Cette agression suscite la colère du syndicat représentant les chauffeurs. « Plus j’enquête sur cette affaire, plus je suis en colère », a réagi Raymond Jackson, président de la section locale 689 de l’Amalgamated Transit Union (ATU). En mai, le syndicat avait adressé une lettre au directeur général de Metro, Randy Clarke, pour dénoncer le retour d’une consigne demandant aux chauffeurs d’annoncer eux-mêmes le tarif aux usagers, une pratique qu’il juge risquée pour leur sécurité. Randy Clarke a de son côté qualifié d’inacceptable toute agression contre un employé de Metro, rappelant que l’agence a investi plus de 15 millions de dollars dans des dispositifs de protection pour les chauffeurs, avec environ 450 bus entièrement vitrés et le reste de la flotte protégée à hauteur de 85 %.
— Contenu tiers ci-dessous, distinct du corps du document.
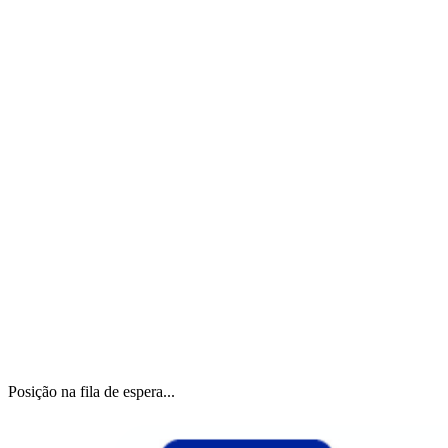
Posição na fila de espera...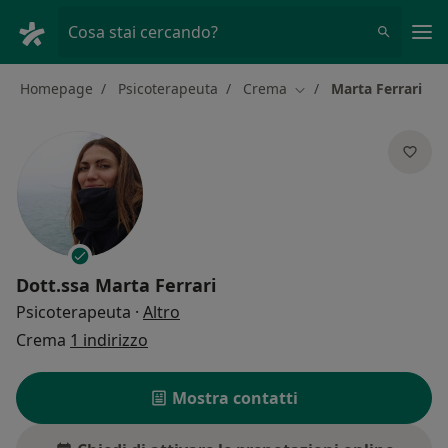
Men
Cosa stai cercando?
Homepage
Psicoterapeuta
Crema
Marta Ferrari
Cambia città
Dott.ssa
Marta Ferrari
sulle specializzazioni
Psicoterapeuta
·
Altro
Crema
1 indirizzo
Mostra contatti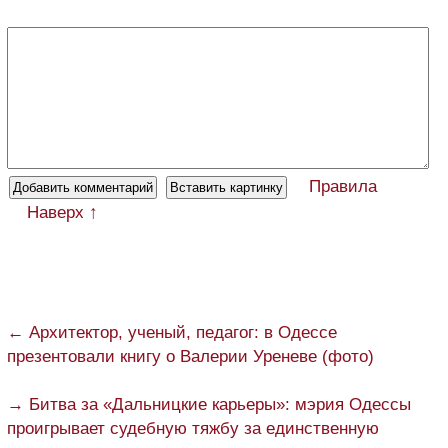
Правила
Наверх ↑
← Архитектор, ученый, педагог: в Одессе
презентовали книгу о Валерии Уреневе (фото)
→ Битва за «Дальницкие карьеры»: мэрия Одессы
проигрывает судебную тяжбу за единственную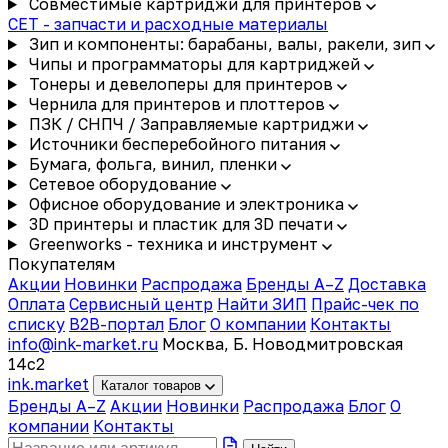
Совместимые картриджи для принтеров
CET - запчасти и расходные материалы
Зип и компоненты: барабаны, валы, ракели, зип
Чипы и программаторы для картриджей
Тонеры и девелоперы для принтеров
Чернила для принтеров и плоттеров
ПЗК / СНПЧ / Заправляемые картриджи
Источники бесперебойного питания
Бумага, фольга, винил, пленки
Сетевое оборудование
Офисное оборудование и электроника
3D принтеры и пластик для 3D печати
Greenworks - техника и инструмент
Покупателям
Акции
Новинки
Распродажа
Бренды A–Z
Доставка
Оплата
Сервисный центр
Найти ЗИП
Прайс-чек по
списку
B2B-портал
Блог
О компании
Контакты
info@ink-market.ru
Москва, Б. Новодмитровская
14с2
ink
.
market
Каталог товаров
Бренды A–Z
Акции
Новинки
Распродажа
Блог
О
компании
Контакты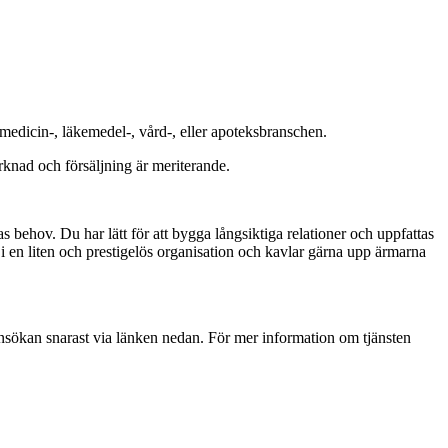
medicin-, läkemedel-, vård-, eller apoteksbranschen.
knad och försäljning är meriterande.
as behov. Du har lätt för att bygga långsiktiga relationer och uppfattas
i en liten och prestigelös organisation och kavlar gärna upp ärmarna
sökan snarast via länken nedan. För mer information om tjänsten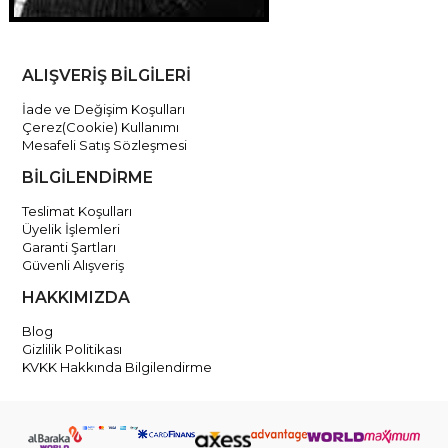
ALIŞVERİŞ BİLGİLERİ
İade ve Değişim Koşulları
Çerez(Cookie) Kullanımı
Mesafeli Satış Sözleşmesi
BİLGİLENDİRME
Teslimat Koşulları
Üyelik İşlemleri
Garanti Şartları
Güvenli Alışveriş
HAKKIMIZDA
Blog
Gizlilik Politikası
KVKK Hakkında Bilgilendirme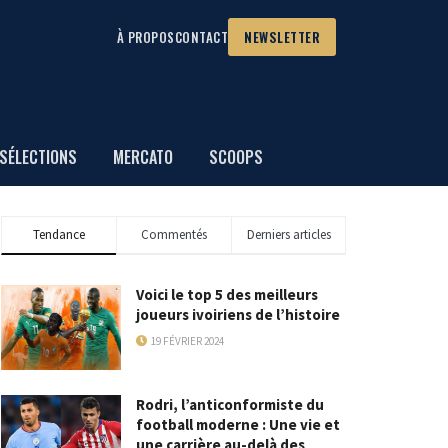
À PROPOS
CONTACT
NEWSLETTER
SÉLECTIONS
MERCATO
SCOOPS
Tendance
Commentés
Derniers articles
Voici le top 5 des meilleurs
joueurs ivoiriens de l’histoire
19 FÉVRIER 2024
Rodri, l’anticonformiste du
football moderne : Une vie et
une carrière au-delà des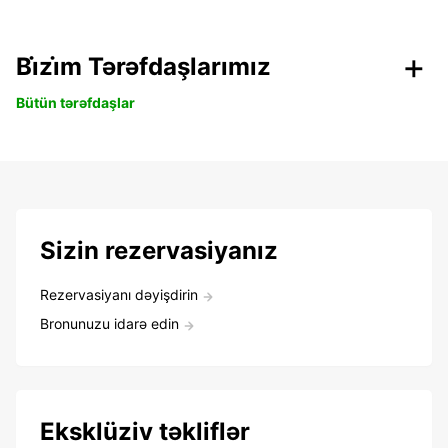
Bi̇zi̇m Tərəfdaşlarımız
Bütün tərəfdaşlar
Sizin rezervasiyanız
Rezervasiyanı dəyişdirin
Bronunuzu idarə edin
Eksklüziv təkliflər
Cette agression intervient quelques jours seulement après que Metro a mis en avant, lors d’une communication publique, une baisse générale de la criminalité sur l’ensemble de son réseau — bus, métro et parkings — au cours des douze derniers mois, evoquant notamment un recul de moitié des agressions contre les chauffeurs en deux ans. Elle survient également dans un contexte de tensions autour de la politique de lutte contre la fraude au ticket, Metro ayant relancé depuis le printemps une consigne demandant aux chauffeurs d’annoncer eux-mêmes le tarif aux usagers, une mesure que le syndicat des chauffeurs juge porteuse de risques accrus de confrontation.